- _DIRECTIONS_
Text only, exactly as given: reproduce the entries below without their pictures.

- _RECORDS PROVIDED_

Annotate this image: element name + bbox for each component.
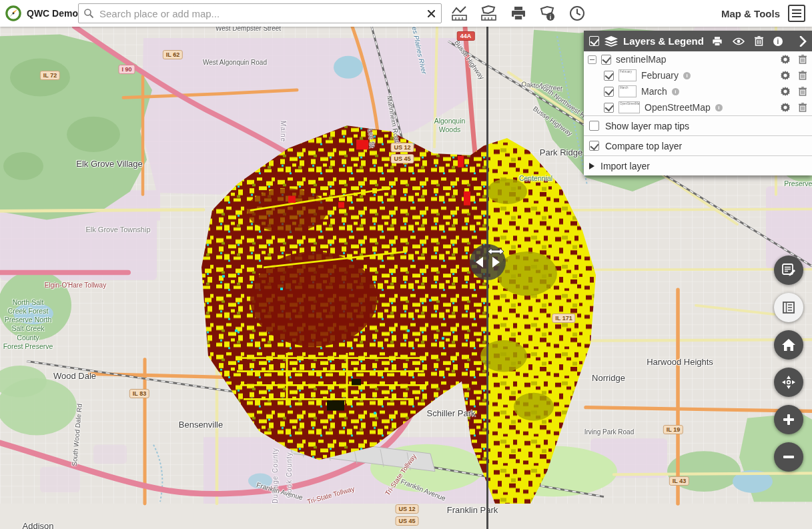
- document-button[interactable]: [774, 293, 803, 322]
- slider-right-arrow-icon: [492, 257, 500, 268]
- layer-label[interactable]: OpenStreetMap: [645, 102, 711, 113]
- layers-panel-header: Layers & Legend i: [584, 31, 812, 51]
- plus-icon: [782, 413, 795, 426]
- layer-settings-gear-icon[interactable]: [781, 55, 790, 64]
- app-title: QWC Demo: [27, 8, 78, 19]
- qwc-compass-icon: [5, 5, 21, 22]
- svg-text:i: i: [777, 37, 779, 45]
- minus-icon: [782, 450, 795, 464]
- locate-crosshair-icon: [781, 374, 797, 390]
- search-icon: [79, 8, 97, 19]
- legend-thumbnail: OpenStreetMap: [619, 101, 640, 113]
- layer-settings-gear-icon[interactable]: [781, 87, 790, 96]
- locate-button[interactable]: [774, 368, 803, 397]
- layer-info-icon[interactable]: i: [672, 88, 679, 95]
- search-input[interactable]: [97, 8, 422, 19]
- visibility-eye-icon[interactable]: [733, 37, 745, 45]
- identify-icon[interactable]: i: [538, 3, 558, 23]
- home-button[interactable]: [774, 330, 803, 360]
- layer-checkbox[interactable]: [604, 87, 614, 97]
- zoom-in-button[interactable]: [774, 405, 803, 434]
- search-box: [78, 3, 442, 23]
- import-layer-row[interactable]: Import layer: [584, 156, 812, 175]
- map-notes-button[interactable]: [774, 255, 803, 285]
- layer-row-openstreetmap[interactable]: OpenStreetMap OpenStreetMap i: [584, 99, 812, 115]
- option-show-map-tips[interactable]: Show layer map tips: [584, 116, 812, 135]
- layer-info-icon[interactable]: i: [715, 104, 723, 111]
- print-legend-icon[interactable]: [712, 36, 723, 47]
- app-logo[interactable]: QWC Demo: [0, 5, 78, 22]
- print-icon[interactable]: [508, 3, 528, 23]
- panel-master-checkbox[interactable]: [589, 36, 599, 46]
- menu-button[interactable]: [788, 5, 805, 22]
- layer-checkbox[interactable]: [604, 71, 614, 81]
- layer-trash-icon[interactable]: [799, 71, 807, 80]
- map-tools-label: Map & Tools: [721, 8, 780, 19]
- legend-thumbnail: March: [619, 85, 637, 97]
- svg-text:i: i: [550, 14, 552, 21]
- option-compare-top-layer[interactable]: Compare top layer: [584, 136, 812, 155]
- time-icon[interactable]: [567, 3, 587, 23]
- zoom-out-button[interactable]: [774, 442, 803, 472]
- layer-settings-gear-icon[interactable]: [781, 103, 790, 112]
- drag-cursor-icon: [487, 247, 504, 256]
- compare-checkbox[interactable]: [589, 141, 599, 151]
- layer-label[interactable]: February: [641, 70, 679, 81]
- panel-info-icon[interactable]: i: [773, 37, 783, 46]
- edit-note-icon: [781, 263, 796, 278]
- layer-settings-gear-icon[interactable]: [781, 71, 790, 80]
- legend-thumbnail: February: [619, 69, 637, 81]
- layers-stack-icon: [604, 36, 618, 47]
- maptips-checkbox[interactable]: [589, 121, 599, 131]
- home-icon: [781, 338, 796, 352]
- slider-left-arrow-icon: [476, 257, 483, 268]
- layer-label[interactable]: sentinelMap: [616, 54, 667, 65]
- document-list-icon: [781, 300, 796, 315]
- layer-row-february[interactable]: February February i: [584, 67, 812, 83]
- layer-trash-icon[interactable]: [799, 87, 807, 96]
- layer-checkbox[interactable]: [604, 103, 614, 113]
- layer-checkbox[interactable]: [601, 55, 611, 65]
- delete-all-trash-icon[interactable]: [755, 36, 763, 46]
- measure-line-icon[interactable]: [450, 3, 470, 23]
- topbar: QWC Demo i Map & Tools: [0, 0, 812, 27]
- layer-label[interactable]: March: [641, 86, 667, 97]
- panel-title: Layers & Legend: [623, 35, 704, 47]
- layer-info-icon[interactable]: i: [683, 72, 691, 79]
- compare-label: Compare top layer: [605, 141, 682, 151]
- layer-trash-icon[interactable]: [799, 55, 807, 64]
- maptips-label: Show layer map tips: [605, 121, 689, 131]
- layer-row-sentinelmap[interactable]: sentinelMap: [584, 51, 812, 67]
- layer-row-march[interactable]: March March i: [584, 83, 812, 99]
- collapse-panel-chevron-icon[interactable]: [799, 36, 807, 47]
- group-collapse-icon[interactable]: [588, 55, 596, 64]
- layers-panel: Layers & Legend i sentinelMap February F…: [584, 31, 812, 175]
- layer-trash-icon[interactable]: [799, 103, 807, 112]
- search-clear-icon[interactable]: [422, 10, 441, 17]
- measure-area-icon[interactable]: [479, 3, 499, 23]
- toolbar: i: [450, 3, 587, 23]
- compare-slider-handle[interactable]: [470, 244, 506, 280]
- expand-arrow-icon: [589, 163, 594, 169]
- import-layer-label: Import layer: [600, 161, 650, 171]
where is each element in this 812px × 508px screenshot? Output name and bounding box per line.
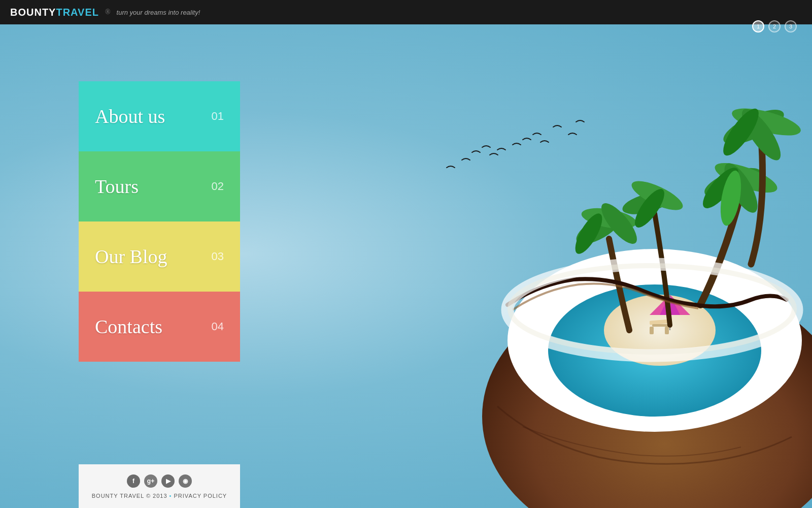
footer-copyright: BOUNTY TRAVEL © 2013 • PRIVACY POLICY [92,493,227,499]
page-dot-1[interactable]: 1 [752,20,764,33]
svg-rect-6 [650,327,654,334]
logo[interactable]: BOUNTY TRAVEL [10,7,99,18]
social-facebook[interactable]: f [127,474,140,488]
tagline: turn your dreams into reality! [117,9,200,16]
footer-brand: BOUNTY TRAVEL © 2013 [92,493,167,499]
menu-label-contacts: Contacts [95,315,162,338]
menu-label-about: About us [95,105,165,128]
svg-rect-5 [652,324,670,327]
menu-number-tours: 02 [212,180,224,193]
navbar: BOUNTY TRAVEL ® turn your dreams into re… [0,0,812,24]
svg-rect-7 [665,327,669,334]
logo-travel: TRAVEL [56,7,99,18]
menu-item-tours[interactable]: Tours 02 [79,151,240,221]
footer-privacy[interactable]: PRIVACY POLICY [174,493,227,499]
menu-number-about: 01 [212,110,224,123]
menu-item-about[interactable]: About us 01 [79,81,240,151]
menu-item-contacts[interactable]: Contacts 04 [79,292,240,362]
menu-label-blog: Our Blog [95,245,167,268]
coconut-island-area [264,24,812,508]
coconut-island-svg [396,61,812,508]
social-twitter[interactable]: ▶ [161,474,175,488]
footer-box: f g+ ▶ ◉ BOUNTY TRAVEL © 2013 • PRIVACY … [79,464,240,508]
menu-number-contacts: 04 [212,320,224,333]
menu-label-tours: Tours [95,175,139,198]
tagline-sep: ® [105,8,111,16]
page-dot-3[interactable]: 3 [785,20,797,33]
left-menu-panel: About us 01 Tours 02 Our Blog 03 Contact… [79,81,240,362]
page-dot-2[interactable]: 2 [768,20,781,33]
social-googleplus[interactable]: g+ [144,474,157,488]
pagination: 1 2 3 [752,20,797,33]
menu-number-blog: 03 [212,250,224,263]
menu-item-blog[interactable]: Our Blog 03 [79,221,240,292]
social-rss[interactable]: ◉ [179,474,192,488]
social-icons: f g+ ▶ ◉ [127,474,192,488]
footer-separator: • [170,493,174,499]
logo-bounty: BOUNTY [10,7,56,18]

- _RESPONSE TO THIS EXERCISE_
Annotate this image: element name + bbox for each component.
- document-button[interactable]: [774, 293, 803, 322]
- slider-right-arrow-icon: [492, 257, 500, 268]
- layer-label[interactable]: OpenStreetMap: [645, 102, 711, 113]
- layers-panel-header: Layers & Legend i: [584, 31, 812, 51]
- plus-icon: [782, 413, 795, 426]
- layer-settings-gear-icon[interactable]: [781, 55, 790, 64]
- app-title: QWC Demo: [27, 8, 78, 19]
- qwc-compass-icon: [5, 5, 21, 22]
- svg-text:i: i: [777, 37, 779, 45]
- minus-icon: [782, 450, 795, 464]
- locate-crosshair-icon: [781, 374, 797, 390]
- search-icon: [79, 8, 97, 19]
- legend-thumbnail: OpenStreetMap: [619, 101, 640, 113]
- layer-settings-gear-icon[interactable]: [781, 87, 790, 96]
- locate-button[interactable]: [774, 368, 803, 397]
- layer-info-icon[interactable]: i: [672, 88, 679, 95]
- search-input[interactable]: [97, 8, 422, 19]
- visibility-eye-icon[interactable]: [733, 37, 745, 45]
- identify-icon[interactable]: i: [538, 3, 558, 23]
- home-button[interactable]: [774, 330, 803, 360]
- layer-checkbox[interactable]: [604, 87, 614, 97]
- zoom-in-button[interactable]: [774, 405, 803, 434]
- search-box: [78, 3, 442, 23]
- import-layer-row[interactable]: Import layer: [584, 156, 812, 175]
- map-notes-button[interactable]: [774, 255, 803, 285]
- layer-row-openstreetmap[interactable]: OpenStreetMap OpenStreetMap i: [584, 99, 812, 115]
- option-show-map-tips[interactable]: Show layer map tips: [584, 116, 812, 135]
- layer-info-icon[interactable]: i: [715, 104, 723, 111]
- print-legend-icon[interactable]: [712, 36, 723, 47]
- app-logo[interactable]: QWC Demo: [0, 5, 78, 22]
- print-icon[interactable]: [508, 3, 528, 23]
- panel-master-checkbox[interactable]: [589, 36, 599, 46]
- menu-button[interactable]: [788, 5, 805, 22]
- layer-checkbox[interactable]: [604, 71, 614, 81]
- layer-trash-icon[interactable]: [799, 71, 807, 80]
- map-tools-label: Map & Tools: [721, 8, 780, 19]
- legend-thumbnail: March: [619, 85, 637, 97]
- svg-text:i: i: [550, 14, 552, 21]
- option-compare-top-layer[interactable]: Compare top layer: [584, 136, 812, 155]
- time-icon[interactable]: [567, 3, 587, 23]
- zoom-out-button[interactable]: [774, 442, 803, 472]
- layer-settings-gear-icon[interactable]: [781, 103, 790, 112]
- drag-cursor-icon: [487, 247, 504, 256]
- compare-checkbox[interactable]: [589, 141, 599, 151]
- layer-label[interactable]: February: [641, 70, 679, 81]
- panel-info-icon[interactable]: i: [773, 37, 783, 46]
- edit-note-icon: [781, 263, 796, 278]
- layer-settings-gear-icon[interactable]: [781, 71, 790, 80]
- legend-thumbnail: February: [619, 69, 637, 81]
- layers-stack-icon: [604, 36, 618, 47]
- maptips-checkbox[interactable]: [589, 121, 599, 131]
- home-icon: [781, 338, 796, 352]
- slider-left-arrow-icon: [476, 257, 483, 268]
- layer-label[interactable]: sentinelMap: [616, 54, 667, 65]
- document-list-icon: [781, 300, 796, 315]
- layer-row-february[interactable]: February February i: [584, 67, 812, 83]
- layer-trash-icon[interactable]: [799, 87, 807, 96]
- layer-checkbox[interactable]: [604, 103, 614, 113]
- layer-checkbox[interactable]: [601, 55, 611, 65]
- delete-all-trash-icon[interactable]: [755, 36, 763, 46]
- measure-line-icon[interactable]: [450, 3, 470, 23]
- topbar: QWC Demo i Map & Tools: [0, 0, 812, 27]
- layer-label[interactable]: March: [641, 86, 667, 97]
- panel-title: Layers & Legend: [623, 35, 704, 47]
- layer-info-icon[interactable]: i: [683, 72, 691, 79]
- compare-label: Compare top layer: [605, 141, 682, 151]
- layer-trash-icon[interactable]: [799, 55, 807, 64]
- maptips-label: Show layer map tips: [605, 121, 689, 131]
- layer-row-sentinelmap[interactable]: sentinelMap: [584, 51, 812, 67]
- layer-row-march[interactable]: March March i: [584, 83, 812, 99]
- collapse-panel-chevron-icon[interactable]: [799, 36, 807, 47]
- group-collapse-icon[interactable]: [588, 55, 596, 64]
- layers-panel: Layers & Legend i sentinelMap February F…: [584, 31, 812, 175]
- layer-trash-icon[interactable]: [799, 103, 807, 112]
- search-clear-icon[interactable]: [422, 10, 441, 17]
- measure-area-icon[interactable]: [479, 3, 499, 23]
- toolbar: i: [450, 3, 587, 23]
- compare-slider-handle[interactable]: [470, 244, 506, 280]
- expand-arrow-icon: [589, 163, 594, 169]
- import-layer-label: Import layer: [600, 161, 650, 171]
where is each element in this 812px × 508px screenshot? Output name and bounding box per line.
footer-copyright: BOUNTY TRAVEL © 2013 • PRIVACY POLICY [92,493,227,499]
page-dot-1[interactable]: 1 [752,20,764,33]
svg-rect-6 [650,327,654,334]
logo[interactable]: BOUNTY TRAVEL [10,7,99,18]
social-facebook[interactable]: f [127,474,140,488]
tagline: turn your dreams into reality! [117,9,200,16]
footer-brand: BOUNTY TRAVEL © 2013 [92,493,167,499]
menu-label-contacts: Contacts [95,315,162,338]
menu-label-about: About us [95,105,165,128]
svg-rect-5 [652,324,670,327]
menu-number-tours: 02 [212,180,224,193]
navbar: BOUNTY TRAVEL ® turn your dreams into re… [0,0,812,24]
svg-rect-7 [665,327,669,334]
logo-travel: TRAVEL [56,7,99,18]
menu-item-tours[interactable]: Tours 02 [79,151,240,221]
footer-privacy[interactable]: PRIVACY POLICY [174,493,227,499]
menu-number-about: 01 [212,110,224,123]
menu-item-about[interactable]: About us 01 [79,81,240,151]
menu-item-contacts[interactable]: Contacts 04 [79,292,240,362]
menu-label-blog: Our Blog [95,245,167,268]
coconut-island-area [264,24,812,508]
coconut-island-svg [396,61,812,508]
social-twitter[interactable]: ▶ [161,474,175,488]
footer-box: f g+ ▶ ◉ BOUNTY TRAVEL © 2013 • PRIVACY … [79,464,240,508]
menu-number-contacts: 04 [212,320,224,333]
menu-label-tours: Tours [95,175,139,198]
tagline-sep: ® [105,8,111,16]
page-dot-3[interactable]: 3 [785,20,797,33]
left-menu-panel: About us 01 Tours 02 Our Blog 03 Contact… [79,81,240,362]
page-dot-2[interactable]: 2 [768,20,781,33]
social-googleplus[interactable]: g+ [144,474,157,488]
pagination: 1 2 3 [752,20,797,33]
menu-number-blog: 03 [212,250,224,263]
menu-item-blog[interactable]: Our Blog 03 [79,221,240,292]
social-rss[interactable]: ◉ [179,474,192,488]
social-icons: f g+ ▶ ◉ [127,474,192,488]
footer-separator: • [170,493,174,499]
logo-bounty: BOUNTY [10,7,56,18]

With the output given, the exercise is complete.